How did Block go from that kind of writing to this scene of Weetzie Bat, leaving home some twenty years after she met and moved in with the love of her life, My Secret Agent Lover Man?  (Yes, that's his real name.  It has to do with the wish she made that came true in that first book.  Except in this book apparently Block got tired of typing all those words, so now he's just Max, the name he went by when he left Weetzie, briefly, in the first book of their adventures.)  Weetzie is packing, and here's what she decides to bring with her.  Bear in mind that this is all in italics in the book.  God only knows why.  And he's not telling me.

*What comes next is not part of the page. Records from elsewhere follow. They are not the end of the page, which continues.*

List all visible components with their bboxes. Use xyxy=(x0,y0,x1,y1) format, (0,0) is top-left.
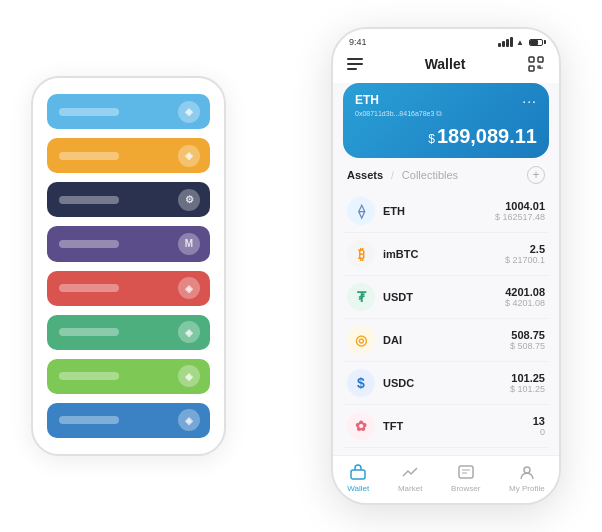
asset-values-tft: 130 xyxy=(533,415,545,437)
add-asset-button[interactable]: + xyxy=(527,166,545,184)
strip-green: ◈ xyxy=(47,315,210,350)
svg-point-5 xyxy=(524,467,530,473)
strip-purple: M xyxy=(47,226,210,261)
strip-icon-dark-navy: ⚙ xyxy=(178,189,200,211)
card-coin-name: ETH xyxy=(355,93,537,107)
strip-blue: ◈ xyxy=(47,403,210,438)
bottom-nav: WalletMarketBrowserMy Profile xyxy=(333,455,559,503)
asset-icon-imbtc: ₿ xyxy=(347,240,375,268)
svg-rect-0 xyxy=(529,57,534,62)
nav-icon-wallet xyxy=(348,462,368,482)
nav-item-profile[interactable]: My Profile xyxy=(509,462,545,493)
asset-name-dai: DAI xyxy=(383,334,510,346)
tab-collectibles[interactable]: Collectibles xyxy=(402,169,458,181)
header-title: Wallet xyxy=(425,56,466,72)
asset-amount-usdc: 101.25 xyxy=(510,372,545,384)
asset-icon-dai: ◎ xyxy=(347,326,375,354)
phone-background: ◈◈⚙M◈◈◈◈ xyxy=(31,76,226,456)
phone-main: 9:41 ▲ Wallet xyxy=(331,27,561,505)
asset-item-imbtc[interactable]: ₿imBTC2.5$ 2170​0.1 xyxy=(343,233,549,276)
asset-item-tft[interactable]: ✿TFT130 xyxy=(343,405,549,448)
svg-rect-1 xyxy=(538,57,543,62)
nav-label-browser: Browser xyxy=(451,484,480,493)
asset-icon-usdt: ₮ xyxy=(347,283,375,311)
nav-item-browser[interactable]: Browser xyxy=(451,462,480,493)
asset-amount-dai: 508.75 xyxy=(510,329,545,341)
wallet-card: ··· ETH 0x08711d3b...8416a78e3 ⧉ $189,08… xyxy=(343,83,549,158)
strip-icon-red: ◈ xyxy=(178,277,200,299)
menu-icon[interactable] xyxy=(347,58,363,70)
asset-icon-eth: ⟠ xyxy=(347,197,375,225)
asset-name-eth: ETH xyxy=(383,205,495,217)
asset-amount-usdt: 4201.08 xyxy=(505,286,545,298)
asset-icon-usdc: $ xyxy=(347,369,375,397)
card-address: 0x08711d3b...8416a78e3 ⧉ xyxy=(355,109,537,119)
asset-item-dai[interactable]: ◎DAI508.75$ 508.75 xyxy=(343,319,549,362)
strip-icon-light-green: ◈ xyxy=(178,365,200,387)
asset-values-imbtc: 2.5$ 2170​0.1 xyxy=(505,243,545,265)
asset-values-usdt: 4201.08$ 4201.08 xyxy=(505,286,545,308)
nav-label-wallet: Wallet xyxy=(347,484,369,493)
strip-dark-navy: ⚙ xyxy=(47,182,210,217)
battery-icon xyxy=(529,39,543,46)
card-balance: $189,089.11 xyxy=(355,125,537,148)
nav-label-profile: My Profile xyxy=(509,484,545,493)
assets-tabs: Assets / Collectibles xyxy=(347,169,458,181)
asset-name-usdc: USDC xyxy=(383,377,510,389)
scan-icon[interactable] xyxy=(527,55,545,73)
asset-item-usdc[interactable]: $USDC101.25$ 101.25 xyxy=(343,362,549,405)
svg-rect-4 xyxy=(459,466,473,478)
asset-usd-usdt: $ 4201.08 xyxy=(505,298,545,308)
nav-label-market: Market xyxy=(398,484,422,493)
strip-red: ◈ xyxy=(47,271,210,306)
asset-item-usdt[interactable]: ₮USDT4201.08$ 4201.08 xyxy=(343,276,549,319)
assets-header: Assets / Collectibles + xyxy=(333,158,559,190)
nav-item-market[interactable]: Market xyxy=(398,462,422,493)
tab-divider: / xyxy=(391,170,394,181)
asset-usd-tft: 0 xyxy=(533,427,545,437)
wifi-icon: ▲ xyxy=(516,38,524,47)
nav-icon-market xyxy=(400,462,420,482)
asset-usd-eth: $ 162517.48 xyxy=(495,212,545,222)
strip-icon-blue-light: ◈ xyxy=(178,101,200,123)
asset-usd-dai: $ 508.75 xyxy=(510,341,545,351)
svg-rect-3 xyxy=(351,470,365,479)
strip-icon-purple: M xyxy=(178,233,200,255)
nav-icon-profile xyxy=(517,462,537,482)
strip-icon-blue: ◈ xyxy=(178,409,200,431)
asset-usd-usdc: $ 101.25 xyxy=(510,384,545,394)
asset-usd-imbtc: $ 2170​0.1 xyxy=(505,255,545,265)
asset-list: ⟠ETH1004.01$ 162517.48₿imBTC2.5$ 2170​0.… xyxy=(333,190,559,455)
asset-values-usdc: 101.25$ 101.25 xyxy=(510,372,545,394)
tab-assets[interactable]: Assets xyxy=(347,169,383,181)
scene: ◈◈⚙M◈◈◈◈ 9:41 ▲ xyxy=(21,11,581,521)
strip-light-green: ◈ xyxy=(47,359,210,394)
asset-values-dai: 508.75$ 508.75 xyxy=(510,329,545,351)
nav-item-wallet[interactable]: Wallet xyxy=(347,462,369,493)
asset-item-eth[interactable]: ⟠ETH1004.01$ 162517.48 xyxy=(343,190,549,233)
asset-name-tft: TFT xyxy=(383,420,533,432)
strip-blue-light: ◈ xyxy=(47,94,210,129)
asset-name-imbtc: imBTC xyxy=(383,248,505,260)
strip-icon-orange: ◈ xyxy=(178,145,200,167)
balance-currency: $ xyxy=(428,132,435,146)
app-header: Wallet xyxy=(333,51,559,83)
nav-icon-browser xyxy=(456,462,476,482)
status-time: 9:41 xyxy=(349,37,367,47)
signal-icon xyxy=(498,37,513,47)
asset-amount-eth: 1004.01 xyxy=(495,200,545,212)
asset-name-usdt: USDT xyxy=(383,291,505,303)
strip-orange: ◈ xyxy=(47,138,210,173)
asset-amount-imbtc: 2.5 xyxy=(505,243,545,255)
status-bar: 9:41 ▲ xyxy=(333,29,559,51)
status-icons: ▲ xyxy=(498,37,543,47)
asset-icon-tft: ✿ xyxy=(347,412,375,440)
card-menu-dots[interactable]: ··· xyxy=(522,93,537,109)
asset-amount-tft: 13 xyxy=(533,415,545,427)
svg-rect-2 xyxy=(529,66,534,71)
copy-icon[interactable]: ⧉ xyxy=(436,109,442,119)
asset-values-eth: 1004.01$ 162517.48 xyxy=(495,200,545,222)
strip-icon-green: ◈ xyxy=(178,321,200,343)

a lime green, pink, and orange kimono-print string bikini she has made herself
two fresh, unopened packs of men's extra-small white tank tops from the surplus store
new-fallen-snowy-white Levi's 501 jeans
men's black silk gabardine trousers from the Salvation Army, tailored to fit
a pair of orange suede old-school trainers with white stripes
orange-leather, silver-studded slides
some bikini underwear and bras in black, white, pink, lime green, and orange
a pink-and-green Pucci tunic from her best friend Dirk's Grandma Fifi

When did Block get so hammer-handed with the nouns?  This isn't a scene-setter.  This is a brag list.  Look, Weetzie's forty and boy, does she know how to dress!  And she's kept her figure, too!

That's another thing.  Knowing exactly what age Weetzie is.  Such details were left satisfyingly vague in the earlier works.  When Witch Baby skates off to find her birth mother (and herself) in her own book, we really don't know how old she is.  She's old enough to fall in love with a boy.  She's young enough to bite Weetzie's fingers when Weetzie tries to feed her vegetables.  Maybe about eight, or ten.  And how old was Weetzie herself when she decided to have a baby?  Twenty-five?  Seventeen?  I enjoyed wondering. 

No such fun in this book.  Weetzie is forty.  She's opened a shop.  She's having a relationship crisis.  She's going to go live in a hotel for a while and figure things out.  Blah, blah, blah.

Not that there's anything wrong with that plot.  It's just that it's so spelled out.  Well, everything in this book is.  Block has lost all ability to show rather than tell.  Weetzie's life has lost its magic and so she has to go find some magic and look!  The hotel she's staying at is magic!  Lots and lots of magical characters everywhere!  Hey, there's another one! 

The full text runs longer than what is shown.